Le caractère redoutable de la problématique a trait d’abord aux difficultés d’accès à  la réalité du droit de l’époque, à  supposer d’ailleurs que celle-ci puisse encore être reconstituée à  partir des traces dont nous disposons. Le droit ne se réduit pas seulement à  des textes, aux textes des normes du droit positif qui, eux, pour l’essentiel, sont archivés, publiés et connaissables. Ces textes se situent dans un certain contexte : ils se situent au sein d’un univers intellectuel — l’univers intellectuel des juristes — qui est fait de constructions, d’images, de montages, de concepts, de modes de raisonnement, de « valeurs ambiantes », tout ce que d’aucuns essaient de résumer sous les formules de la « mentalité des juristes », de leurs « précompréhensions » ou de la « culture juridique[13] ». Cette structuration de l’esprit des juristes influe, en amont, sur la conception (i. e. la rédaction) et, en aval, sur la compréhension (l’interprétation) des textes juridiques. Or ces univers ne se laissent pas toujours reconstruire à  partir du simple résultat définitif (le texte de la norme), surtout si ce texte est peu prolixe, voire confus sur ses propres fondements, sa propre nature. En général, l’historien du droit peut accéder à  ce contexte à  travers les traces laissées soit par les juristes-acteurs de l’époque (débats, mémoires, témoignages, lettres, etc.), soit par les juristes-observateurs de l’époque (ici est pointé le rôle crucial de la doctrine, de la science juridique). Or, au Luxembourg, dans le passé, il n’y a pas eu de façon systématique une science juridique. Celle-ci est lacunaire. Sur le sujet des dissolutions, elle est même totalement absente. C’est ce qui explique que la présente contribution a la force — et la faiblesse — d’une première exploration. Nonobstant ces difficultés, la recherche a pu toutefois déboucher sur des découvertes parfois surprenantes. S’il n’en faudrait citer qu’une seule, il y a lieu de mentionner la découverte d’une autodissolution décidée, en 1919, par la Chambre des députés, un fait historique totalement ignoré de nos jours.

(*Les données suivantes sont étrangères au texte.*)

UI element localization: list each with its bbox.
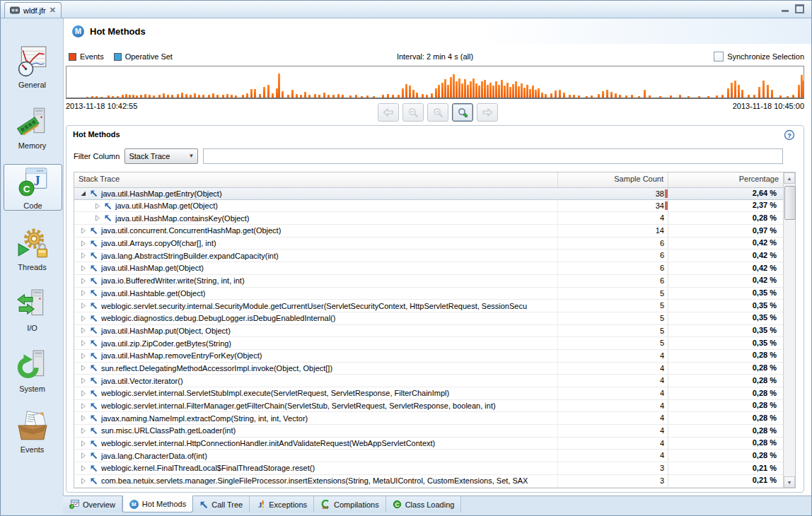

Au-delà  de cette première difficulté (le passé peut-il être reconstitué ?), le caractère redoutable de la problématique réside aussi, et même surtout dans les pièges de la grille d’analyse appliquée au passé. Que veut dire « dissolution » ? Puisqu’il nous faut débusquer, identifier et compter (avec précision !) à  la fois les mécanismes de dissolution du parlement luxembourgeois (les normes générales instituant un pouvoir de dissolution, à  l’instar de l’actuel article 74 Const.) et leurs usages effectifs (les normes particulières de dissolution : les divers arrêtés grand-ducaux de dissolution, par exemple), il nous faut un critère certain, un concept clair de l’objet à  chercher (« dissolution du parlement »). Cette dernière expression paraît si familière que, souvent, on ne se pose pas même la question de sa définition, ou l’on se contente d’une définition superficielle. Pourtant, à  ce sujet, l’historien du droit constitutionnel luxembourgeois est confronté à  de délicats problèmes de délimitation. Dans sa recherche, il ne peut se laisser guider par le simple mot « dissolution », au risque de délimiter de façon biaisée son objet d’étude. Tantôt il arrive en effet que le terme « dissolution » soit présent dans les textes du droit positif luxembourgeois ou sous la plume des juristes luxembourgeois, alors que, en vérité, il est impropre en l’espèce. Tantôt, au contraire, le terme est absent du droit positif et du discours des juristes, alors qu’en vérité, il devrait être présent.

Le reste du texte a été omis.